57. The method of claim 56 in which said ligand comprises a transcriptional regulatory site on DNA.

58. The method of claim 57 in which the ligand comprises a sequence selected from the group consisting of: the sequence 5'GGGTGGGGATTCCCCATCT3 ' (SEQ ID NO:

135), the sequence 5'ATGTGGGATTTTCCCATG3 ' (SEQ ID NO: 137), the sequence 5'ATCGTGGAATTTCCTCTG3 ' (SEQ ID NO: 139), and the sequence 5'ACGTCATTGCACAATCTT3 ' (SEQ ID NO: 141).

59. The method of claim 57 in which the transcriptional regulatory site on DNA is an NF-κB nucleic acid binding site.

60. The method of claim 59 in which said binding domain binds to an H2κB nucleic acid binding site, but does not substantially bind to an IL-6κB or to an IL-8κB nucleic acid binding site.

61. The method of claim 59 in which said binding domain binds to an IL-6κB, IL-8κB, and H2κB nucleic acid binding site.

62. The method of claim 57 in which the transcriptional regulatory site on DNA is selected from the group consisting of a GATA transcription factor nucleic acid binding site, an AP-1 nucleic acid binding site, and an ATF nucleic acid binding site.
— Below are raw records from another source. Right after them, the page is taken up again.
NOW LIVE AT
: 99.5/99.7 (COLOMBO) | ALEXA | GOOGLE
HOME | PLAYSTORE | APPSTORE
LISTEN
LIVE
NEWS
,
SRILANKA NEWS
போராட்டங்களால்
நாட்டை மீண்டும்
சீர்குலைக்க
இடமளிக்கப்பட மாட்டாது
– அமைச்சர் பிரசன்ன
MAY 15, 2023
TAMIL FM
63. The method of claim 56 in which said ligand is a DNA binding protein that is a transcriptional regulator.

64. The method of claim 56 in which said ligand is a protein that binds to said DNA binding protein.

65. A method for identifying a peptide which binds to a ligand of choice, comprising screening a chemically synthesized peptide library, in which the peptides of said library comprise one or more contiguous sequences of unpredictable amino acids, wherein the total number of unpredictable amino acids is greater than or equal to 5 and less than or equal to 25; in which said screening is done by a method comprising (i) contacting the plurality of peptides with said ligand of choice under conditions conducive to ligand binding, in which the ligand of choice is selected from the group

consisting of a molecule comprising a transcriptional regulatory site on DNA, a DNA binding protein that is a transcriptional regulator, and a protein that binds to said DNA binding protein, and (ii) recovering a peptide which binds the ligand of choice.
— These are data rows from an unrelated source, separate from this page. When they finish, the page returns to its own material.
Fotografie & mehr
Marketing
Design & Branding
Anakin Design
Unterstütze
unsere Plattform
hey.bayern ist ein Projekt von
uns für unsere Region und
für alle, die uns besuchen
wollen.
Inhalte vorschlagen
66. The method according to claim 56 in which the coding strand of the unpredictable nucleotides comprises the formula (NNB)_n+m where

N is A, C, G or T;

B is G, T or C; and

n and m are integers, such that

20 ≤ n + m≤ 200.

67. The composition of claim 1 or 2 which further comprises a promoter operably linked to the nucleic acid.

68. A protein which binds to an NF-κB nucleic acid binding site, encoded by a nucleic acid identified by the method of claim 56.

69. A method of modifying the activity of one or more genes of interest comprising delivering to a cell which is capable of expressing one or more genes of interest a composition comprising a nucleic acid encoding a protein, said protein comprising a binding domain which binds to (a) said one or more genes of interest, or (b) a protein product encoded by said one or more genes of interest, in which the nucleotide sequence encoding said binding domain is a sequence identified by a method comprising screening a random peptide library.

70. A molecule comprising a peptide having an amino acid sequence selected from the group consisting of:

or a binding portion thereof.

71. A pharmaceutical composition comprising the molecule of claim 70 and a suitable pharmaceutical carrier.

72. A method of modifying the activity of one or more genes of interest comprising delivering to a cell which is capable of expressing one or more genes of interest a composition comprising a nucleic acid encoding a protein, said protein comprising a binding domain which binds to (i) said one or more genes of interest, or (ii) a protein product encoded by said one or more genes of interest, in which the nucleotide sequence encoding said binding domain is a sequence identified by a method comprising:

(a) screening a random peptide library to identify a preliminary binding domain;

(b) subjecting the preliminary binding domain to a process of directed evolution to identify said binding domain.

73. The method of claim 74 where said binding domain specifically binds an H2κB site.